> _Records for the task_:
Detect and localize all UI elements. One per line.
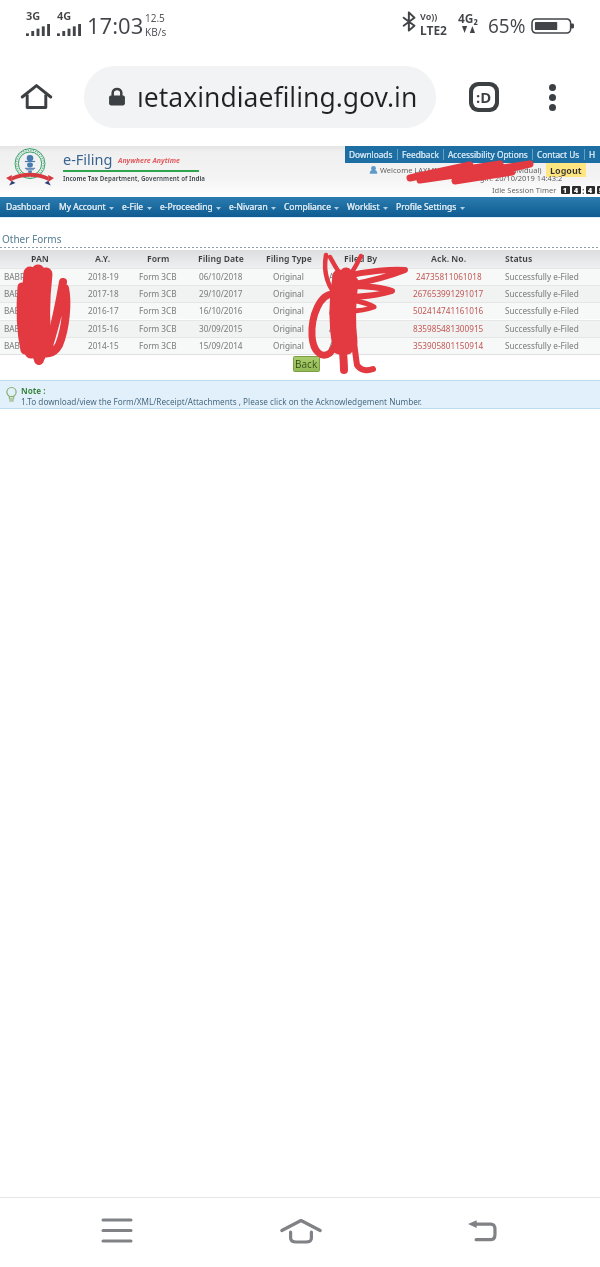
staticText: Accessibility Options bbox=[448, 149, 528, 160]
staticText: KB/s bbox=[145, 25, 167, 39]
staticText: Form 3CB bbox=[139, 271, 177, 282]
staticText: 2015-16 bbox=[88, 323, 119, 334]
staticText: BABP bbox=[4, 305, 25, 316]
staticText: Form 3CB bbox=[139, 288, 177, 299]
staticText: Filing Type bbox=[266, 253, 312, 265]
staticText: 15/09/2014 bbox=[199, 340, 243, 351]
staticText: Status bbox=[505, 253, 533, 265]
staticText: 1.To download/view the Form/XML/Receipt/… bbox=[21, 396, 423, 407]
staticText: LTE2 bbox=[420, 22, 447, 38]
button[interactable]: Accessibility Options bbox=[444, 146, 532, 163]
staticText: Anywhere Anytime bbox=[118, 156, 180, 166]
button[interactable]: More options bbox=[532, 77, 572, 117]
staticText: Form 3CB bbox=[139, 323, 177, 334]
button[interactable]: Worklist bbox=[343, 197, 392, 217]
staticText: AR bbox=[329, 271, 340, 282]
staticText: Welcome LAXMI NGH (Individual) bbox=[380, 165, 542, 175]
button[interactable]: BABPS Q bbox=[0, 268, 600, 285]
staticText: Form 3CB bbox=[139, 340, 177, 351]
staticText: 835985481300915 bbox=[413, 323, 484, 334]
staticText: Successfully e-Filed bbox=[505, 271, 579, 282]
button[interactable]: Compliance bbox=[280, 197, 343, 217]
staticText: AR bbox=[329, 340, 340, 351]
staticText: Successfully e-Filed bbox=[505, 340, 579, 351]
button[interactable]: BABP bbox=[0, 302, 600, 319]
staticText: 16/10/2016 bbox=[199, 305, 243, 316]
staticText: 2016-17 bbox=[88, 305, 119, 316]
staticText: Compliance bbox=[284, 201, 331, 213]
staticText: Original bbox=[273, 288, 304, 299]
staticText: Worklist bbox=[347, 201, 380, 213]
button[interactable]: BABP Q bbox=[0, 285, 600, 302]
button[interactable]: My Account bbox=[55, 197, 118, 217]
staticText: Vo)) bbox=[420, 10, 438, 22]
staticText: 1 bbox=[563, 186, 568, 194]
staticText: 30/09/2015 bbox=[199, 323, 243, 334]
staticText: 4G₂ bbox=[458, 10, 479, 26]
staticText: 267653991291017 bbox=[413, 288, 484, 299]
button[interactable]: Tabs bbox=[464, 77, 504, 117]
staticText: Original bbox=[273, 323, 304, 334]
button[interactable]: Help bbox=[585, 146, 600, 163]
staticText: ıetaxindiaefiling.gov.in bbox=[137, 79, 418, 115]
button[interactable]: Home bbox=[267, 1201, 334, 1259]
staticText: Dashboard bbox=[6, 201, 51, 213]
button[interactable]: Dashboard bbox=[2, 197, 55, 217]
staticText: e-Proceeding bbox=[160, 201, 213, 213]
staticText: Downloads bbox=[349, 149, 393, 160]
staticText: Logout bbox=[550, 164, 582, 176]
staticText: 2017-18 bbox=[88, 288, 119, 299]
staticText: Successfully e-Filed bbox=[505, 305, 579, 316]
staticText: 3G bbox=[26, 8, 41, 23]
staticText: My Account bbox=[59, 201, 106, 213]
staticText: e-Filing bbox=[63, 149, 113, 169]
staticText: Income Tax Department, Government of Ind… bbox=[63, 174, 205, 182]
staticText: 24735811061018 bbox=[416, 271, 482, 282]
staticText: 65% bbox=[488, 13, 526, 39]
staticText: 4G bbox=[57, 8, 72, 23]
button[interactable]: Feedback bbox=[398, 146, 443, 163]
button[interactable]: e-Proceeding bbox=[156, 197, 225, 217]
staticText: 353905801150914 bbox=[413, 340, 484, 351]
staticText: 502414741161016 bbox=[413, 305, 484, 316]
button[interactable]: BABP bbox=[0, 337, 600, 354]
staticText: Help bbox=[589, 149, 596, 160]
button[interactable]: Recent apps bbox=[84, 1201, 150, 1259]
staticText: Form bbox=[147, 253, 170, 265]
button[interactable]: e-File bbox=[118, 197, 156, 217]
staticText: Original bbox=[273, 271, 304, 282]
staticText: BABP Q bbox=[4, 288, 47, 299]
staticText: 2018-19 bbox=[88, 271, 119, 282]
staticText: Profile Settings bbox=[396, 201, 457, 213]
staticText: BABP bbox=[4, 340, 25, 351]
staticText: 29/10/2017 bbox=[199, 288, 243, 299]
button[interactable]: Logout bbox=[546, 163, 586, 177]
staticText: :D bbox=[476, 87, 492, 107]
staticText: Successfully e-Filed bbox=[505, 288, 579, 299]
button[interactable]: Profile Settings bbox=[392, 197, 469, 217]
staticText: Original bbox=[273, 340, 304, 351]
staticText: PAN bbox=[31, 253, 49, 265]
staticText: 06/10/2018 bbox=[199, 271, 243, 282]
staticText: A.Y. bbox=[95, 253, 111, 265]
staticText: : bbox=[582, 184, 585, 196]
staticText: 5 bbox=[599, 186, 600, 194]
staticText: Original bbox=[273, 305, 304, 316]
button[interactable]: Contact Us bbox=[533, 146, 584, 163]
button[interactable]: BABP bbox=[0, 320, 600, 337]
staticText: BABP bbox=[4, 323, 25, 334]
staticText: AR bbox=[329, 323, 340, 334]
button[interactable]: Back bbox=[449, 1201, 516, 1259]
staticText: 2014-15 bbox=[88, 340, 119, 351]
staticText: Filed By bbox=[344, 253, 378, 265]
staticText: Contact Us bbox=[537, 149, 580, 160]
button[interactable]: Home bbox=[16, 77, 56, 117]
staticText: 12.5 bbox=[145, 11, 165, 25]
staticText: 4 bbox=[574, 186, 579, 194]
button[interactable]: ıetaxindiaefiling.gov.in bbox=[84, 66, 436, 128]
staticText: BABPS Q bbox=[4, 271, 49, 282]
button[interactable]: Back bbox=[294, 357, 319, 371]
button[interactable]: Downloads bbox=[345, 146, 397, 163]
staticText: 17:03 bbox=[87, 10, 144, 40]
button[interactable]: e-Nivaran bbox=[225, 197, 280, 217]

> _Assignment_: In the records, which lines use the word "Proceeding"? Report them.

> _Solved problem_:
staticText: e-Proceeding bbox=[160, 201, 213, 213]
button[interactable]: e-Proceeding bbox=[156, 197, 225, 217]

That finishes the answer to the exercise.